• [WORK TO BE COMPLETED]:
The result should be every line of the listing that holds the word "your".

• [GIVEN RECORDS]:
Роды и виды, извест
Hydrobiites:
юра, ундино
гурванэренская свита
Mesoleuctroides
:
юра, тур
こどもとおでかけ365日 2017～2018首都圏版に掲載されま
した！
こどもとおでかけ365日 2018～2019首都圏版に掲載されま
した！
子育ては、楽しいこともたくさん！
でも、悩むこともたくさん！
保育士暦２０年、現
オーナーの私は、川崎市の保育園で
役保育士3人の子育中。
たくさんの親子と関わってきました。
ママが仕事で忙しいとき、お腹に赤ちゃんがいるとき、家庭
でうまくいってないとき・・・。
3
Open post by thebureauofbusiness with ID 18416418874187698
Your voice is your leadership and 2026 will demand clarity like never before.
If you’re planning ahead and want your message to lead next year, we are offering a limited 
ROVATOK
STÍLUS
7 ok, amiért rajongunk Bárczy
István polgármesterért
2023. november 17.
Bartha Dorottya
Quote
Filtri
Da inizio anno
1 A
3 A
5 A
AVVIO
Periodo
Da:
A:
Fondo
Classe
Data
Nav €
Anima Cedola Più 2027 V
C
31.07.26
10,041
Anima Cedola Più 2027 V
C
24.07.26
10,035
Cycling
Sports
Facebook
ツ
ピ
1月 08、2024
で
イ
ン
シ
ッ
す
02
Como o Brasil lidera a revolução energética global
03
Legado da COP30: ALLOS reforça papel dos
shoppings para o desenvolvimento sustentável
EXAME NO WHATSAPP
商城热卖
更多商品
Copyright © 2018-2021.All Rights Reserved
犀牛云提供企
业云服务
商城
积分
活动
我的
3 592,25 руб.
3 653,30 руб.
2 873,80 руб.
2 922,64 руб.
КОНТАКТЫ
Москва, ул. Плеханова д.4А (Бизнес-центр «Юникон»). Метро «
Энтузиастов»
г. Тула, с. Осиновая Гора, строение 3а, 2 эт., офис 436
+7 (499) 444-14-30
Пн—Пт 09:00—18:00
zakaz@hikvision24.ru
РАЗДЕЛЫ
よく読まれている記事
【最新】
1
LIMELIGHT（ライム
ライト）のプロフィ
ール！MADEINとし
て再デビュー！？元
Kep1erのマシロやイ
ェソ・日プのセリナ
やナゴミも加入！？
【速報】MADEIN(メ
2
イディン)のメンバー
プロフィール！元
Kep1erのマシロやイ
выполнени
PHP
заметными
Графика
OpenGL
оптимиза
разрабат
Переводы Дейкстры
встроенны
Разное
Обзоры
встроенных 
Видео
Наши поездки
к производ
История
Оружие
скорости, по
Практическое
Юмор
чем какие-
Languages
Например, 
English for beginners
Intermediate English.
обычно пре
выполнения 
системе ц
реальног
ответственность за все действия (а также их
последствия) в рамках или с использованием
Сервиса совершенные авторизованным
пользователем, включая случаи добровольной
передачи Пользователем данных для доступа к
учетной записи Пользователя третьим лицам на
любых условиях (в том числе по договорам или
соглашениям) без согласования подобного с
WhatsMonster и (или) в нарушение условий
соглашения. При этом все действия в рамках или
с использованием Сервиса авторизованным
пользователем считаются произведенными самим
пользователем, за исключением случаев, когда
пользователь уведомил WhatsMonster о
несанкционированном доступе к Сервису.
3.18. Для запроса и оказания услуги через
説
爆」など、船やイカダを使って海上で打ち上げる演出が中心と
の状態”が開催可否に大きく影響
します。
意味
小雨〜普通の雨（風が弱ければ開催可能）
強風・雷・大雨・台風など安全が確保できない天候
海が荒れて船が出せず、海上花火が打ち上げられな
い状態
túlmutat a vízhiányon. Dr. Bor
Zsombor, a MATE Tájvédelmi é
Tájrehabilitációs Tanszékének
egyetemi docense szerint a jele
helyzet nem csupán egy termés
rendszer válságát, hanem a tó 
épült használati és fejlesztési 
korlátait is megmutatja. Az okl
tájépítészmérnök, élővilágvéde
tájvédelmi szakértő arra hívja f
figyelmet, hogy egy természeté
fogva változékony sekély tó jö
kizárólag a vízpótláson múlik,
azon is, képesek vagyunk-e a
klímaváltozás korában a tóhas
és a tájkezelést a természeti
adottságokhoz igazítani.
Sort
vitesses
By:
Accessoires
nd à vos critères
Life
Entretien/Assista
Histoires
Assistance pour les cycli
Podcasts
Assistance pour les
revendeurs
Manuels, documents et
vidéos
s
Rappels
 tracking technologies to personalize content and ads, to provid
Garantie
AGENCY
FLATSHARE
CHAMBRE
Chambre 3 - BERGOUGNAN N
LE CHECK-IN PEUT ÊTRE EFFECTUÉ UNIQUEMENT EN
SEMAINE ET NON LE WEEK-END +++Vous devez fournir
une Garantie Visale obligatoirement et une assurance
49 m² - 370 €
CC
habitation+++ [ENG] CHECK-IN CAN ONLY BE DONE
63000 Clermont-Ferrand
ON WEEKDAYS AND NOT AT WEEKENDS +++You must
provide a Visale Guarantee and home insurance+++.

• [OUTPUT OF THE TASK]:
Your voice is your leadership and 2026 will demand clarity like never before.
If you’re planning ahead and want your message to lead next year, we are offering a limited 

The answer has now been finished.